Last month a Medium piece called ‘I hired a wife. And my career took off.’ went viral. In the story, a lawyer wrote about how hiring a fulltime nanny empowered her to free her mind and time of quotidian child-rearing tasks and take on more demanding projects, work longer hours and generally go the extra mile at work. It was, she said, like having a wife at home. Someone who took on the mental load of scheduling doctor appointments, carpooling kids to birthday parties and doing groceries. A few months into this freeing arrangement, the author of the piece wondered if that was one of the reasons why so many of her male colleagues at work were successful.
They had a wife holding down the home front, while they could focus on work, unencumbered by worries of ‘are those red spots a grass allergy or measles?’ or ‘does everyone have clean underwear for tomorrow?’ The idea that working women need ‘a wife’ to get everything that needs doing done is not a new one. I’ve joked about it myself. (Even when I wasn’t working.) Many mothers reading this have no doubt relied on the help of other women to raise their children — mothers and mothers- in-law, cleaning help, cooks and didis. In India, this is the norm, especially with the concept of equal parenting more of a hashtag than a deeply embedded belief system. Read any Father’s Day article and you will find men who talk of playing with their children and getting them ready for school as proof that they are pitching in. Across the world, it’s amazing how little fathers do and get away with as being ‘helpful’ and ‘involved’ fathers.

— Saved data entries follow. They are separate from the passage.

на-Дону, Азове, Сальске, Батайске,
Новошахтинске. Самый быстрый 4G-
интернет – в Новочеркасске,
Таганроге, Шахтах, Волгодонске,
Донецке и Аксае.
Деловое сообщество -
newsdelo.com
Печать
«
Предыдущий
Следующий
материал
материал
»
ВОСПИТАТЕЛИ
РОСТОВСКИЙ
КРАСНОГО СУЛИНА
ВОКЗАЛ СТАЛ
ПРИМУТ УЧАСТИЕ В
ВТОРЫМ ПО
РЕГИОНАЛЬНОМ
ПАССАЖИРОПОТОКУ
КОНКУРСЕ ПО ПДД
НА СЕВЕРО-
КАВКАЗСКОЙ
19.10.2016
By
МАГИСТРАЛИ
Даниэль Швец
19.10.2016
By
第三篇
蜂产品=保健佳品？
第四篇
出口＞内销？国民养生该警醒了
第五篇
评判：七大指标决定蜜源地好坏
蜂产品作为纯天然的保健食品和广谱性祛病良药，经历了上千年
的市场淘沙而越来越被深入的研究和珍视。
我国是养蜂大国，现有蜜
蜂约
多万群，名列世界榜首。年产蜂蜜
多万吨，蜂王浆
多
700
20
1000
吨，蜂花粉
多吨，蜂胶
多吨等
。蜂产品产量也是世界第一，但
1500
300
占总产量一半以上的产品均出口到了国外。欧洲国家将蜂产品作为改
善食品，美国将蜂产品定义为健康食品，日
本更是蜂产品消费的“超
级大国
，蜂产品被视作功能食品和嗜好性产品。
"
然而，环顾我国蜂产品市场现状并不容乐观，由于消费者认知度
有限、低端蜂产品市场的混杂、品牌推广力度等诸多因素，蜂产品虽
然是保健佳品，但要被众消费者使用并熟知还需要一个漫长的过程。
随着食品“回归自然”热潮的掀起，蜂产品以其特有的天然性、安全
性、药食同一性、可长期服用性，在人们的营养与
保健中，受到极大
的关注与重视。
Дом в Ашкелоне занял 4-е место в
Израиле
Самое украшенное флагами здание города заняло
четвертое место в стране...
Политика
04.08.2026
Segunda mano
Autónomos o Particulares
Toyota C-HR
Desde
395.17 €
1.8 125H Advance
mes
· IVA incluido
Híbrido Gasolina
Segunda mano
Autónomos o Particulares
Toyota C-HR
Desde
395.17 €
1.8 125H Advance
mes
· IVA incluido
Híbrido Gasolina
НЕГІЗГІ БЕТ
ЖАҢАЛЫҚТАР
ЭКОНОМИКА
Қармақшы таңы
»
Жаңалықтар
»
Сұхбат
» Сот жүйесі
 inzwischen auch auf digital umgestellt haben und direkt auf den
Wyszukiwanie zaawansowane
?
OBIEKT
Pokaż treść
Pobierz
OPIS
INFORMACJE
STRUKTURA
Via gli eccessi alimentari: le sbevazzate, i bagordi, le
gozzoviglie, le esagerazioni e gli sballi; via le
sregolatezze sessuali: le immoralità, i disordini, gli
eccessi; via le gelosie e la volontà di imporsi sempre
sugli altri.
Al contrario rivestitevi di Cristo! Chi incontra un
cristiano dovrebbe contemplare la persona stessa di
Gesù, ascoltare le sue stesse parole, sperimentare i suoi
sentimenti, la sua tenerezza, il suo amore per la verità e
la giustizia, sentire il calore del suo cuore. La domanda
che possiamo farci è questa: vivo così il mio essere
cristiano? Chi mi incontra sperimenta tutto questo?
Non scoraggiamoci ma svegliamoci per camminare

It is nowhere near the emotional and physical load of mothers. So the ability to succeed at the workplace for women of a certain socio-economic class is built on the labour of other women. All mothers — single or in relationships — need every set of able and willing hands to help. But what does it mean when we deem the tasks they help with as ‘wifely’? As ‘women’s work’? Will we truly be able to make choices and decisions for ourselves primarily and our families till we de-link the word from its gendered connotations? Shouldn’t clean socks be everyone’s prerogative?
- A few months back, I noticed how after dinner the ‘men’ of the family (which in our house is everyone other than me, dog included) would wash their plates and hands and then saunter off to read or pack school bags or just ‘chill’, while I wiped down countertops and put things away. Initially, I fumed and fretted silently. Banged shut cupboard doors. And then I exploded.
- In the aftermath of the said explosion, everyone started taking on these wifely duties of mine. No questions asked.
- It’s exhausting to have to frequently explode for things to be done, but I can see the change it’s enabling. And perhaps, one day in the future, women will no longer need to explode or hire wives or scale back at work. Everyone will realise they need to do their bit. That when we will help each other we hold each other up and allow each other to succeed. With a wife or not.